> _Task brief_
Your answer must consist solely of the lines from the start of the entries below through the line with "dentiste avant d’utiliser", unchanged.

↓↓↓

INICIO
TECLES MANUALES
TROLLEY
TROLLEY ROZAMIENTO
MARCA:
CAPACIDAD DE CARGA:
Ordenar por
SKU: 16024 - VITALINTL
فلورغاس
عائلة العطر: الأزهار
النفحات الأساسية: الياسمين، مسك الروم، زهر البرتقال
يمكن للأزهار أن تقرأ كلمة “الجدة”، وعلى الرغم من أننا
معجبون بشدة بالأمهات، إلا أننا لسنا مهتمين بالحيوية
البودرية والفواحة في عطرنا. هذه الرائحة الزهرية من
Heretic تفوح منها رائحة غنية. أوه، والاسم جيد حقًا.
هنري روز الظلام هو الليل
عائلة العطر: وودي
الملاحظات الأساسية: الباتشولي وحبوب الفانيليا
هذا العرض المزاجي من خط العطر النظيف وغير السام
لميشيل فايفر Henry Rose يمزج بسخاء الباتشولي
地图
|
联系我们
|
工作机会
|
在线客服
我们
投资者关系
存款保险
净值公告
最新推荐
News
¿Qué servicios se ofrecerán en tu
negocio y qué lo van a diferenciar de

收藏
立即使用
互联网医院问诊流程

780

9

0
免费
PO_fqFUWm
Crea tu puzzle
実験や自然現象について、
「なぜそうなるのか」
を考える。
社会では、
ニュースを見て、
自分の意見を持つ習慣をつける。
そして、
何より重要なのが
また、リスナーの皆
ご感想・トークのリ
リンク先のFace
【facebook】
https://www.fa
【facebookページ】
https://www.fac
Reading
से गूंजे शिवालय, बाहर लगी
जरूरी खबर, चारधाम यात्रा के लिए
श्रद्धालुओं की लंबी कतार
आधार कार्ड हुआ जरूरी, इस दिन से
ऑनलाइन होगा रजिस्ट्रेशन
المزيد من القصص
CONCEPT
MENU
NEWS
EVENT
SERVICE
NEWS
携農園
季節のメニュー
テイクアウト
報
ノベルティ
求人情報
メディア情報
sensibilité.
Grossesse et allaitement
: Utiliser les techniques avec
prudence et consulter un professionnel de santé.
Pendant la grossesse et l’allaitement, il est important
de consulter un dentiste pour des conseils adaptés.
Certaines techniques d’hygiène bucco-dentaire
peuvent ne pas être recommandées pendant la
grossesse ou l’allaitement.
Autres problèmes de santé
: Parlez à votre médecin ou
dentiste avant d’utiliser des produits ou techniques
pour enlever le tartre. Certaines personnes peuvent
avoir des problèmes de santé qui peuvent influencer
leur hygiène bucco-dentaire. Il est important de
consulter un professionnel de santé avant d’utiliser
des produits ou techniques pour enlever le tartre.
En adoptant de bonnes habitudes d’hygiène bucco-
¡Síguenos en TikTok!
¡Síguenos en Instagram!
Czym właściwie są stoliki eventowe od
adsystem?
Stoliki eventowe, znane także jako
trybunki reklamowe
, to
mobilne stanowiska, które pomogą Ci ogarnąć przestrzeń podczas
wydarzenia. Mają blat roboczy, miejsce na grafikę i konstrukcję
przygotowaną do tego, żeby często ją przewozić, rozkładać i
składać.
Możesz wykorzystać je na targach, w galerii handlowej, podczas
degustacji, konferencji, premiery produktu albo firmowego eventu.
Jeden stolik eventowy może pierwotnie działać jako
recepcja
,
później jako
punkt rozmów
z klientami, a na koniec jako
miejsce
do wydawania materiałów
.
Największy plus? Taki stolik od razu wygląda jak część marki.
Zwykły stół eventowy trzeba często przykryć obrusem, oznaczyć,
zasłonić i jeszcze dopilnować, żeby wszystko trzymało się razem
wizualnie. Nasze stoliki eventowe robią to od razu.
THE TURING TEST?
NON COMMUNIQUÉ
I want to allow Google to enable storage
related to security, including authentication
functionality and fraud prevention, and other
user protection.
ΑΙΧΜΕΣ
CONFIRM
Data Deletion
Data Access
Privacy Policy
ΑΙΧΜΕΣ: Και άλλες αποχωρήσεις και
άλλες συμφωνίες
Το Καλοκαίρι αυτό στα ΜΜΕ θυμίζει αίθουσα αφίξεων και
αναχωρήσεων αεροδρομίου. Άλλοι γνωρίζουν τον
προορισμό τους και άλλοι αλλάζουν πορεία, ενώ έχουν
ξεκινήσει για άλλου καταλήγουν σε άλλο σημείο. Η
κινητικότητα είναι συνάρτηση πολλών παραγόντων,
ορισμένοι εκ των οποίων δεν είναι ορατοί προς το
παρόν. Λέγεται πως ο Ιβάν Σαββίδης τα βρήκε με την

↑↑↑

> _Written solution_
INICIO
TECLES MANUALES
TROLLEY
TROLLEY ROZAMIENTO
MARCA:
CAPACIDAD DE CARGA:
Ordenar por
SKU: 16024 - VITALINTL
فلورغاس
عائلة العطر: الأزهار
النفحات الأساسية: الياسمين، مسك الروم، زهر البرتقال
يمكن للأزهار أن تقرأ كلمة “الجدة”، وعلى الرغم من أننا
معجبون بشدة بالأمهات، إلا أننا لسنا مهتمين بالحيوية
البودرية والفواحة في عطرنا. هذه الرائحة الزهرية من
Heretic تفوح منها رائحة غنية. أوه، والاسم جيد حقًا.
هنري روز الظلام هو الليل
عائلة العطر: وودي
الملاحظات الأساسية: الباتشولي وحبوب الفانيليا
هذا العرض المزاجي من خط العطر النظيف وغير السام
لميشيل فايفر Henry Rose يمزج بسخاء الباتشولي
地图
|
联系我们
|
工作机会
|
在线客服
我们
投资者关系
存款保险
净值公告
最新推荐
News
¿Qué servicios se ofrecerán en tu
negocio y qué lo van a diferenciar de

收藏
立即使用
互联网医院问诊流程

780

9

0
免费
PO_fqFUWm
Crea tu puzzle
実験や自然現象について、
「なぜそうなるのか」
を考える。
社会では、
ニュースを見て、
自分の意見を持つ習慣をつける。
そして、
何より重要なのが
また、リスナーの皆
ご感想・トークのリ
リンク先のFace
【facebook】
https://www.fa
【facebookページ】
https://www.fac
Reading
से गूंजे शिवालय, बाहर लगी
जरूरी खबर, चारधाम यात्रा के लिए
श्रद्धालुओं की लंबी कतार
आधार कार्ड हुआ जरूरी, इस दिन से
ऑनलाइन होगा रजिस्ट्रेशन
المزيد من القصص
CONCEPT
MENU
NEWS
EVENT
SERVICE
NEWS
携農園
季節のメニュー
テイクアウト
報
ノベルティ
求人情報
メディア情報
sensibilité.
Grossesse et allaitement
: Utiliser les techniques avec
prudence et consulter un professionnel de santé.
Pendant la grossesse et l’allaitement, il est important
de consulter un dentiste pour des conseils adaptés.
Certaines techniques d’hygiène bucco-dentaire
peuvent ne pas être recommandées pendant la
grossesse ou l’allaitement.
Autres problèmes de santé
: Parlez à votre médecin ou
dentiste avant d’utiliser des produits ou techniques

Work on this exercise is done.